我们卖给科研场景的是自带充分算力的可开发版本。而我们卖给商业场景的就不支持开发,会增加一些功能,削减另一些不必要的功能和算力,比如现在机器人上放的都是OrinX的卡,但在商业场景,计算可以放到云端。

现在科研场景的预定已经有几十台了。而在商业场景,从机器到服务,我们团队会全程负责。

《晚点》:你曾说过,银河有望把一套机器人的成本控制在5万元,那会是在什么时候?

王鹤:今年做不到,但当达到千台、万台时,我们会向这个目标不断接近。

《晚点》:有一个玩笑是,中国人形机器人的销量是靠创业公司、高校实验室等同行撑起来的。

王鹤:科研天花板肯定低,但科研是第一步。不可能一家成立一年的公司就能卖一千台机器人,除非是玩具。

《晚点》:我们聊了很多具身智能行业现在的非共识,后北大博导造人形机器人,不学特斯拉你觉得现在的共识是什么?

王鹤:目前为止,尚未出现哪个具身智能的场景能产生规模化经济效益。怎么能挣钱没有共识,所以倒推的产品形态是什么,技术是什么,产业是什么,场景是什么,都没有共识。
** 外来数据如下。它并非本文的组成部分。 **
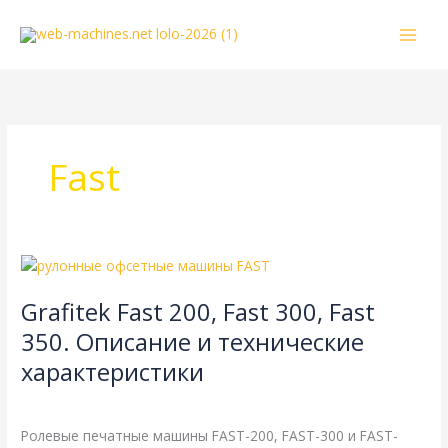
Перейти
к
содержимому
Fast
Grafitek
Fast
Grafitek Fast 200, Fast 300, Fast
200,
Fast
350. Описание и технические
300,
характеристики
Fast
350.
Grafitek
,
Справочная
/
webmachin
Описание
Ролевые печатные машины FAST-200, FAST-300 и FAST-
и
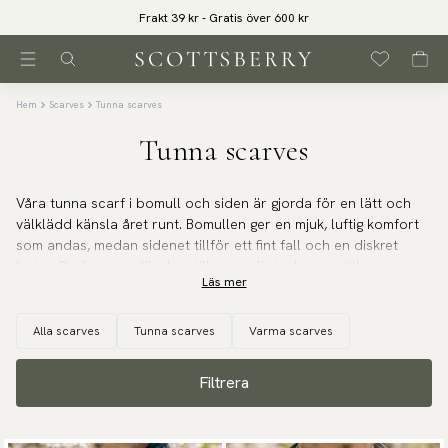
Frakt 39 kr - Gratis över 600 kr
Hem
Scarves
Tunna scarves
Tunna scarves
Våra tunna scarf i bomull och siden är gjorda för en lätt och
välklädd känsla året runt. Bomullen ger en mjuk, luftig komfort
som andas, medan sidenet tillför ett fint fall och en diskret
lyster. De fungerar lika bra till en vanlig jacka som till en mer
Läs mer
uppklädd look, när du vill addera en snygg detalj utan att det
känns varmt eller tungt.
Alla scarves
Tunna scarves
Varma scarves
Filtrera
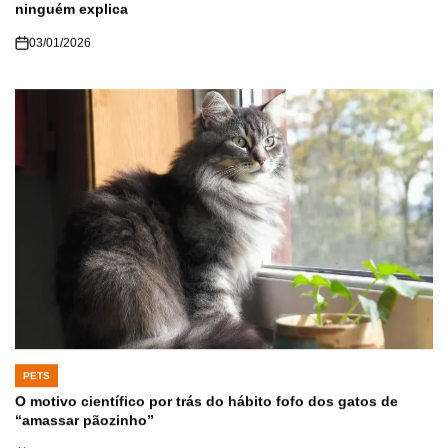
ninguém explica
03/01/2026
PETS
POSTED
IN
O motivo científico por trás do hábito fofo dos gatos de
“amassar pãozinho”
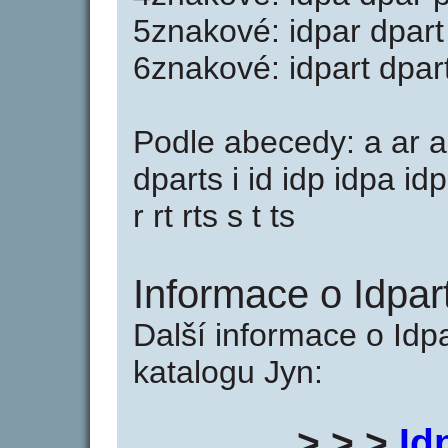
5znakové: idpar dpart
6znakové: idpart dpar
Podle abecedy: a ar a
dparts i id idp idpa id
r rt rts s t ts
Informace o Idpart
Další informace o Idpa
katalogu Jyn:
> > >
Id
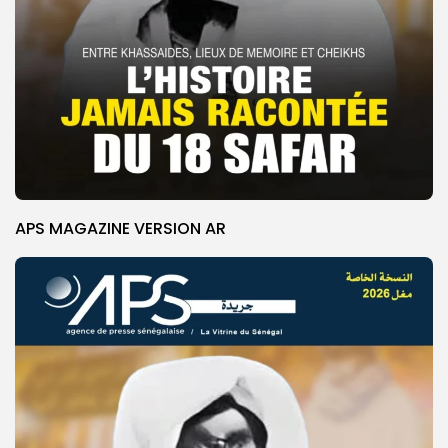
APS MAGAZINE VERSION AR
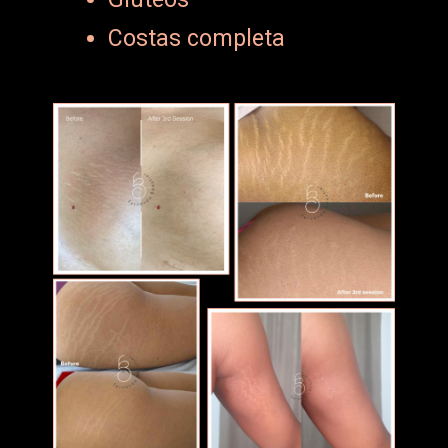
Costas completa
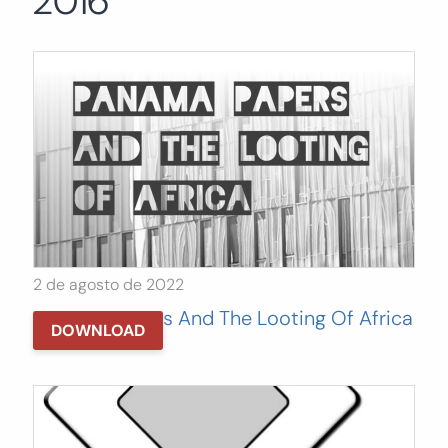
2016
Buscar:
BUSCAR
2 de agosto de 2022
Panama Papers And The Looting Of Africa
DOWNLOAD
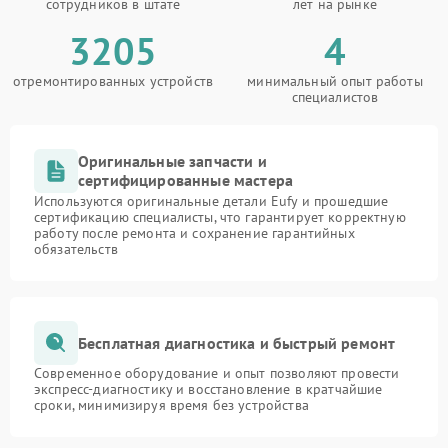
сотрудников в штате
лет на рынке
3205
4
отремонтированных устройств
минимальный опыт работы
специалистов
Оригинальные запчасти и
сертифицированные мастера
Используются оригинальные детали Eufy и прошедшие
сертификацию специалисты, что гарантирует корректную
работу после ремонта и сохранение гарантийных
обязательств
Бесплатная диагностика и быстрый ремонт
Современное оборудование и опыт позволяют провести
экспресс-диагностику и восстановление в кратчайшие
сроки, минимизируя время без устройства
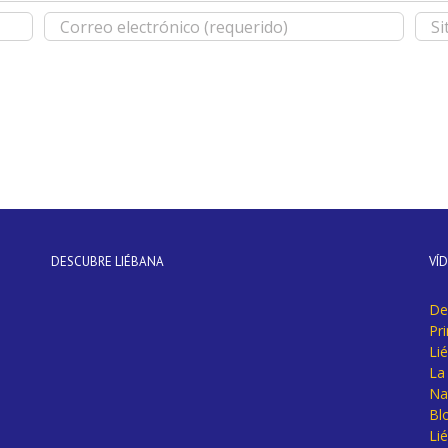
DESCUBRE LIÉBANA
VÍ
De
Pr
Li
La 
Na
Bl
Lié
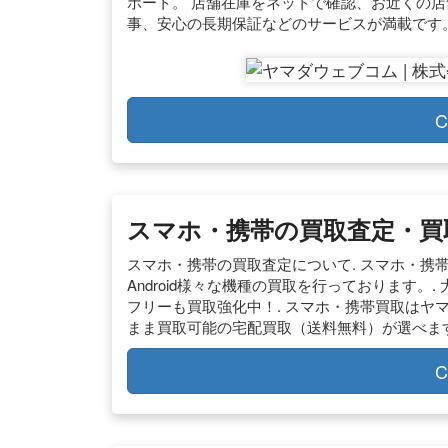
ポート。 店舗在庫をネットで確認、お近くの
事、安心の長期保証などのサービスが満載です
C
スマホ・携帯の買取査定・買
スマホ・携帯の買取査定について. スマホ・携帯を
Android様々な機種の買取を行っております。. 大
フリーも買取強化中！. スマホ・携帯買取はヤ
まま買取可能の宅配買取（送料無料）が選べます。
C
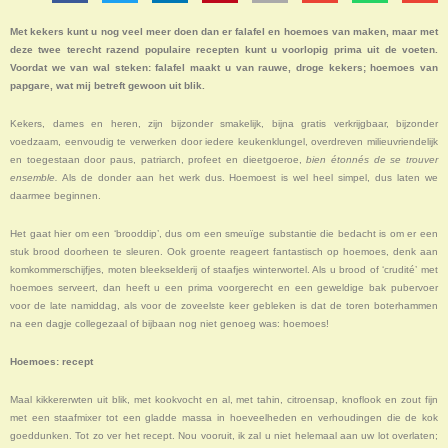
Met kekers kunt u nog veel meer doen dan er falafel en hoemoes van maken, maar met
deze twee terecht razend populaire recepten kunt u voorlopig prima uit de voeten.
Voordat we van wal steken: falafel maakt u van rauwe, droge kekers; hoemoes van
papgare, wat mij betreft gewoon uit blik.
Kekers, dames en heren, zijn bijzonder smakelijk, bijna gratis verkrijgbaar, bijzonder
voedzaam, eenvoudig te verwerken door iedere keukenklungel, overdreven milieuvriendelijk
en toegestaan door paus, patriarch, profeet en dieetgoeroe,
bien étonnés de se trouver
ensemble.
Als de donder aan het werk dus. Hoemoest is wel heel simpel, dus laten we
daarmee beginnen.
Het gaat hier om een ‘brooddip’, dus om een smeuïge substantie die bedacht is om er een
stuk brood doorheen te sleuren. Ook groente reageert fantastisch op hoemoes, denk aan
komkommerschijfjes, moten bleekselderij of staafjes winterwortel. Als u brood of ‘crudité’ met
hoemoes serveert, dan heeft u een prima voorgerecht en een geweldige bak pubervoer
voor de late namiddag, als voor de zoveelste keer gebleken is dat de toren boterhammen
na een dagje collegezaal of bijbaan nog niet genoeg was: hoemoes!
Hoemoes: recept
Maal kikkererwten uit blik, met kookvocht en al, met tahin, citroensap, knoflook en zout fijn
met een staafmixer tot een gladde massa in hoeveelheden en verhoudingen die de kok
goeddunken. Tot zo ver het recept. Nou vooruit, ik zal u niet helemaal aan uw lot overlaten;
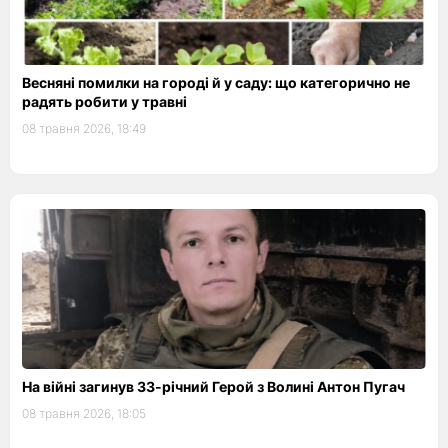
Весняні помилки на городі й у саду: що категорично не
радять робити у травні
08 травня 2026, 18:49
На війні загинув 33-річний Герой з Волині Антон Пугач
08 травня 2026, 18:05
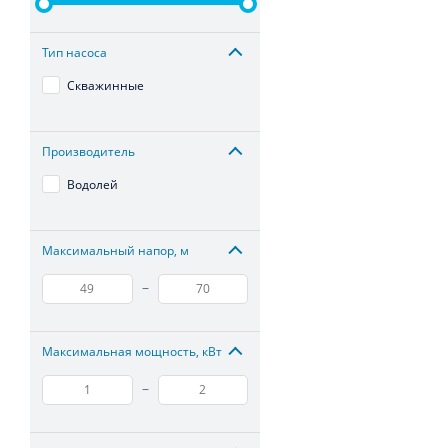
Тип насоса
Скважинные
Производитель
Водолей
Максимальный напор, м
–
Максимальная мощность, кВт
–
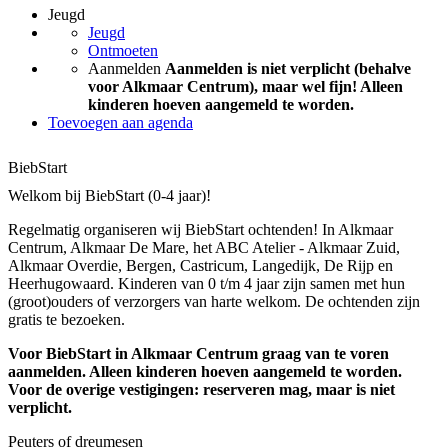
Jeugd
Jeugd
Ontmoeten
Aanmelden
Aanmelden is niet verplicht (behalve
voor Alkmaar Centrum), maar wel fijn! Alleen
kinderen hoeven aangemeld te worden.
Toevoegen aan agenda
BiebStart
Welkom bij BiebStart (0-4 jaar)!
Regelmatig organiseren wij BiebStart ochtenden! In Alkmaar
Centrum, Alkmaar De Mare, het ABC Atelier - Alkmaar Zuid,
Alkmaar Overdie, Bergen, Castricum, Langedijk, De Rijp en
Heerhugowaard. Kinderen van 0 t/m 4 jaar zijn samen met hun
(groot)ouders of verzorgers van harte welkom. De ochtenden zijn
gratis te bezoeken.
Voor BiebStart in Alkmaar Centrum graag van te voren
aanmelden. Alleen kinderen hoeven aangemeld te worden.
Voor de overige vestigingen: reserveren mag, maar is niet
verplicht.
Peuters of dreumesen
没有共识是很好的事情。就是说如果大家都形成共识了,那么最后拼的就是成本、资源、人脉。这些要素都不是创业者擅长的,对创业是不利的。

但是要畅想未来,技术的终局,进家 全人形 大模型,这个恐怕大家都能认同。

《晚点》:你会怎么形容现在一大批新企业追求EmbodiedAGI的历程?

王鹤:这是人类再次扮演造物主的过程。汽车产业也是完全被人创造出来的产业,通用机器人未来也是这样。我们当中也会出现像特斯拉一样的领军车企。